In 1992, the society began putting its expertise to wider use by inviting butchers and bakers across the coun­try to enter their best pies in a con­test. Every year the numbers grew.

The result is the National Pork Pie Competition, which is about to rack up its 12th anniversary with about 60 pies contending for the low-key prize (£100) this Saturday at the Old Bridge. The judges include TV chef Brian Turner, the Yorkshire Post’s food critic, Robert Cockroft, and local pastry superhero Pork Pie Man, aka builder and society member Stuart Booth, in a pie costume left behind by a former competitor.

One regular contest entrant is David Lishman, owner of Lishman’s of Ilkley, a national sausage making champion who has also been commended for his pork pies by the Ripponden group.

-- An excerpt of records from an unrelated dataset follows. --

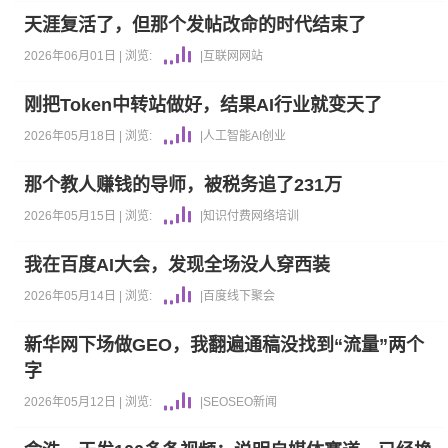
天涯复活了，但那个发帖改命的时代结束了
2026年06月01日 |
浏览:
|
互联网
网站
刚把Token中转站做好，结果AI行业就变天了
2026年05月18日 |
浏览:
|
人工智能AI
创业
那个教人赚钱的导师，被税务追了231万
2026年05月15日 |
浏览:
|
知识付费
网络培训
我在百度AI大会，发现全场没人穿西装
2026年05月14日 |
浏览:
|
百度
线下聚会
新华网下场做GEO，我翻遍通稿没找到“流量”两个
字
2026年05月12日 |
浏览:
|
SEO
SEO新闻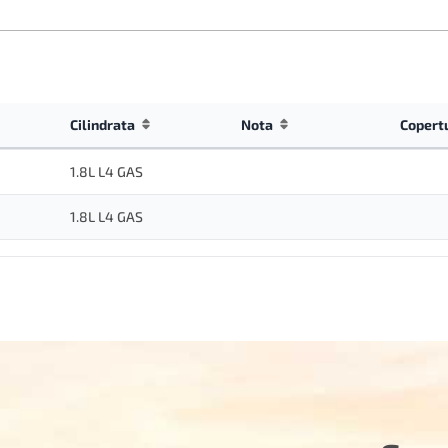
Cilindrata
Nota
Copert
1.8L L4 GAS
1.8L L4 GAS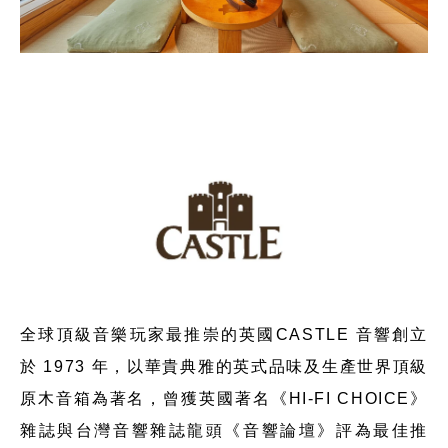
全球頂級音樂玩家最推崇的英國CASTLE 音響創立
於 1973 年，以華貴典雅的英式品味及生產世界頂級
原木音箱為著名，曾獲英國著名《HI-FI CHOICE》
雜誌與台灣音響雜誌龍頭《音響論壇》評為最佳推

As a member of the Rare Breeds’ Survival Trust, he uses meat from the likes of Saddle-backs and Gloucestershire Old Spots in his pies. “The flavour from these old-fashioned breeds is far superior:’ he says. “By creating more of a market for them, the idea is that eventually they won’t be rare breeds any longer.”

What makes a good pie from the butcher’s point of view? “We use shoulder pork in our pies, which has a good flavour. We can’t disclose too much about the spices we add, although there is salt and pepper there and a little bit of mace,” he says.

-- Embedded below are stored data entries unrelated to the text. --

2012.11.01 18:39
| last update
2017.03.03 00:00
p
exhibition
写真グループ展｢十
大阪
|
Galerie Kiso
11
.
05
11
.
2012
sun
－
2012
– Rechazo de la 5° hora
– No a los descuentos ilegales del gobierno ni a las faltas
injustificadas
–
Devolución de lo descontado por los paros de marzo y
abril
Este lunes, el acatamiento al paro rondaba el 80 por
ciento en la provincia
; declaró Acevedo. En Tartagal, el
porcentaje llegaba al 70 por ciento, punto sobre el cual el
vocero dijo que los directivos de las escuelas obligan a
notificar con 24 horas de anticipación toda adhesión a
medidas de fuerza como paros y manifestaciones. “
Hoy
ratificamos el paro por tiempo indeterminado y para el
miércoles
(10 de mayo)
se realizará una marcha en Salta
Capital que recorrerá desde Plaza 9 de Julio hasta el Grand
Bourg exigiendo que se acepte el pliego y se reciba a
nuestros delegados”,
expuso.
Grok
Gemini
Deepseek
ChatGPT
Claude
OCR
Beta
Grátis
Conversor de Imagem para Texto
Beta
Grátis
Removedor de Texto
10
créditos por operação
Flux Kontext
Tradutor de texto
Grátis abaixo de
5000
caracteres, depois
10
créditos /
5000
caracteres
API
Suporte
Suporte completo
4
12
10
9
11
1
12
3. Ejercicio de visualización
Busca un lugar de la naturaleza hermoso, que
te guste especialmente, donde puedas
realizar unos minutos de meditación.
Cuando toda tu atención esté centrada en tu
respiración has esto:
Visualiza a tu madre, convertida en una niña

“Yorkshire is the real centre for pies, though they’re very popular in the Midlands as well. Down south, they are just something served up cold at Christmas. There are a lot of differences between pies.”

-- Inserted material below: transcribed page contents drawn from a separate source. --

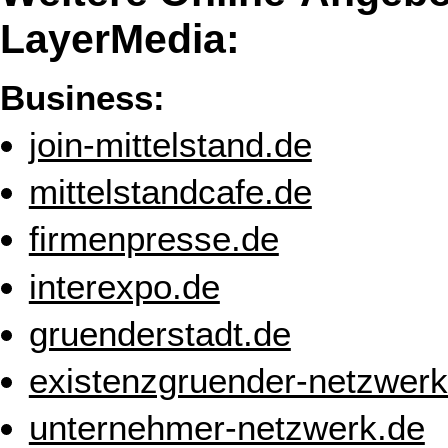
LayerMedia:
Business:
join-mittelstand.de
mittelstandcafe.de
firmenpresse.de
interexpo.de
gruenderstadt.de
existenzgruender-netzwerk
unternehmer-netzwerk.de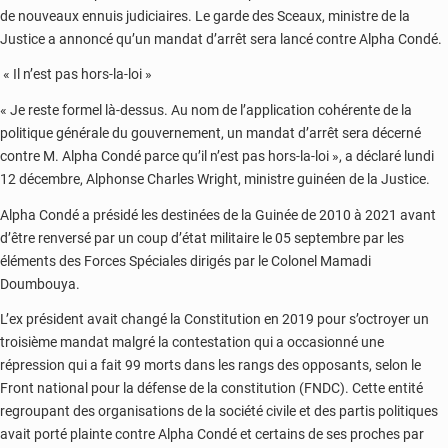
de nouveaux ennuis judiciaires. Le garde des Sceaux, ministre de la
Justice a annoncé qu’un mandat d’arrêt sera lancé contre Alpha Condé.
« Il n’est pas hors-la-loi »
« Je reste formel là-dessus. Au nom de l’application cohérente de la
politique générale du gouvernement, un mandat d’arrêt sera décerné
contre M. Alpha Condé parce qu’il n’est pas hors-la-loi », a déclaré lundi
12 décembre, Alphonse Charles Wright, ministre guinéen de la Justice.
Alpha Condé a présidé les destinées de la Guinée de 2010 à 2021 avant
d’être renversé par un coup d’état militaire le 05 septembre par les
éléments des Forces Spéciales dirigés par le Colonel Mamadi
Doumbouya.
L’ex président avait changé la Constitution en 2019 pour s’octroyer un
troisième mandat malgré la contestation qui a occasionné une
répression qui a fait 99 morts dans les rangs des opposants, selon le
Front national pour la défense de la constitution (FNDC). Cette entité
regroupant des organisations de la société civile et des partis politiques
avait porté plainte contre Alpha Condé et certains de ses proches par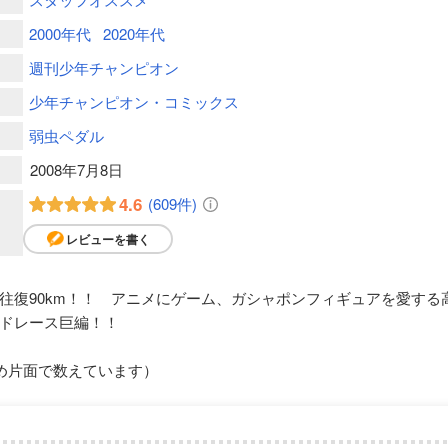
2000年代
2020年代
週刊少年チャンピオン
少年チャンピオン・コミックス
弱虫ペダル
2008年7月8日
4.6
(609件)
レビューを書く
往復90km！！ アニメにゲーム、ガシャポンフィギュアを愛する
ドレース巨編！！
め片面で数えています）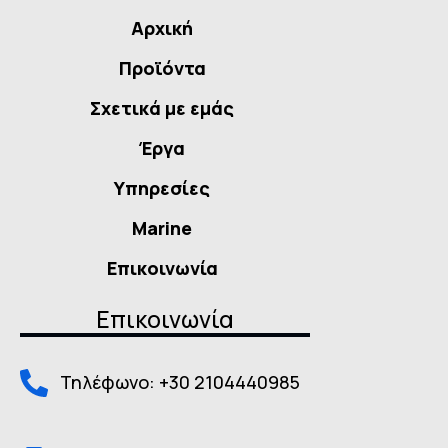
Αρχική
Προϊόντα
Σχετικά με εμάς
Έργα
Υπηρεσίες
Marine
Επικοινωνία
Επικοινωνία
Τηλέφωνο: +30 2104440985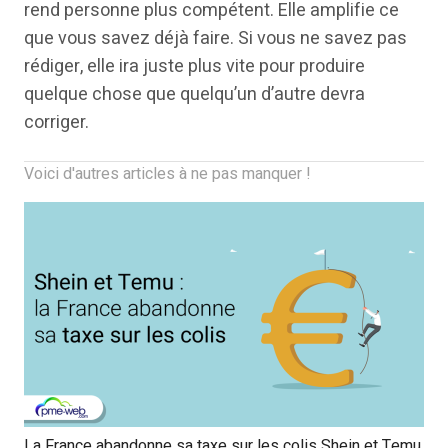
rend personne plus compétent. Elle amplifie ce
que vous savez déjà faire. Si vous ne savez pas
rédiger, elle ira juste plus vite pour produire
quelque chose que quelqu’un d’autre devra
corriger.
Voici d'autres articles à ne pas manquer !
La France abandonne sa taxe sur les colis Shein et Temu,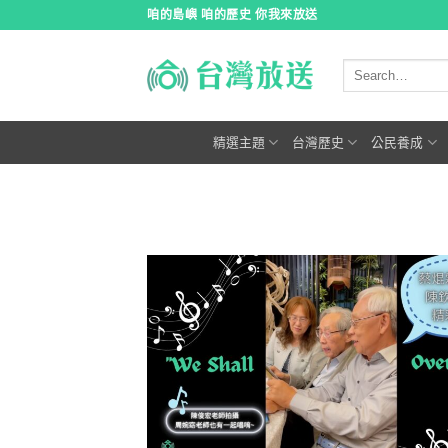
跳
咱的島嶼 咱的歷史 你我來放送
到
內
容
精選主題
台灣歷史
公民養成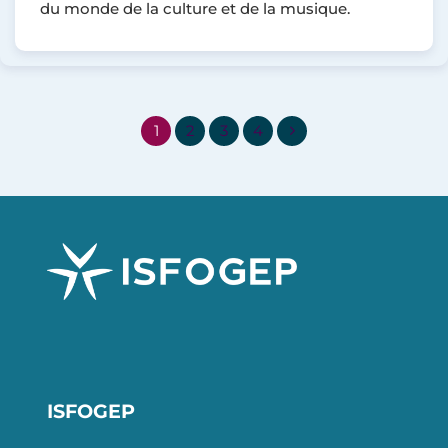
du monde de la culture et de la musique.
1
2
3
4
ISFOGEP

The variations are underlined by prize-winning Wolverhampton butcher, Michael Kirk. “I base my recipe on the traditional Melton Mowbray-style pie, which doesn’t use cured meat like most Yorkshire pies,” he says. “You wouldn’t roast pork and expect it to come out pink, and mine looks much more like roast pork, a greyish colour. But it’s all down to personal taste. That’s just how we like them here.”

With this week’s championship in the offing, I joined the society’s regulars at their tasting at the Old Bridge. What, I wanted to know makes their ideal pork pie? “Well, for a start it shouldn’t come out of a fridge,” says the society’s chairman, Kevin Booth, a lorry driver. At a stroke, that rele­gates most of the pies produced com­mercially in Britain. Because only a pie that is freshly made and quickly sold in that happy state has no need of the fridge storage that produces the chilly, leaden brick that is all most of us know of a British pork pie.

Kevin sets out the key criteria for the ideal pie: “We look for freshness, the pastry should be crisp and the pie should be served at room temperature. The meat should be chunky, lean but with some fat not too much, though. The jelly should be seasoned like the gravy in a meat pie.”

And the taste? “It should be hammy,” says Charnley. “Each maker has its own secret spices, but you should at least be able to taste salt and pepper. Supermarket pies are no good at all. They make the pastry very short to extend the shelf life, and that means they can’t compete with a local, freshly made pie.”

Other suggestions on what make a good and bad pie come from around the table. “Presentation is very important because it gets you in the right frame of mind,” says Stuart Booth, this evening’s fetcher.

Then to the serious discussion of Booth’s fetch. “They were heavy, a real man’s pie,” says Bob Letven, another founder member. “There was lots of jelly, it was very well filled, one of the nicest I’ve had in a long time.” He gives the pie eight out of 10.

“These are the first pies for ages that look like they’ve all been cooked on the same shelf at the same time,” says Mark Travis. “They had good meat, with a nice bit of after burn.”

The fetcher’s privilege of passing the final verdict went to Booth. “It was a full pie with lots of jelly, full of meat, a championship-winning pie, it was fantastic.” He reveals his fetch has come from defending national pork pie champion Hinchliffe’s of Netherton, near Huddersfield. The pies rate an average of 7.9 and easily avoid the fate of some less well ­favoured fetches, which have been cast under the old bridge and into the swirling waters of the River Ryburn.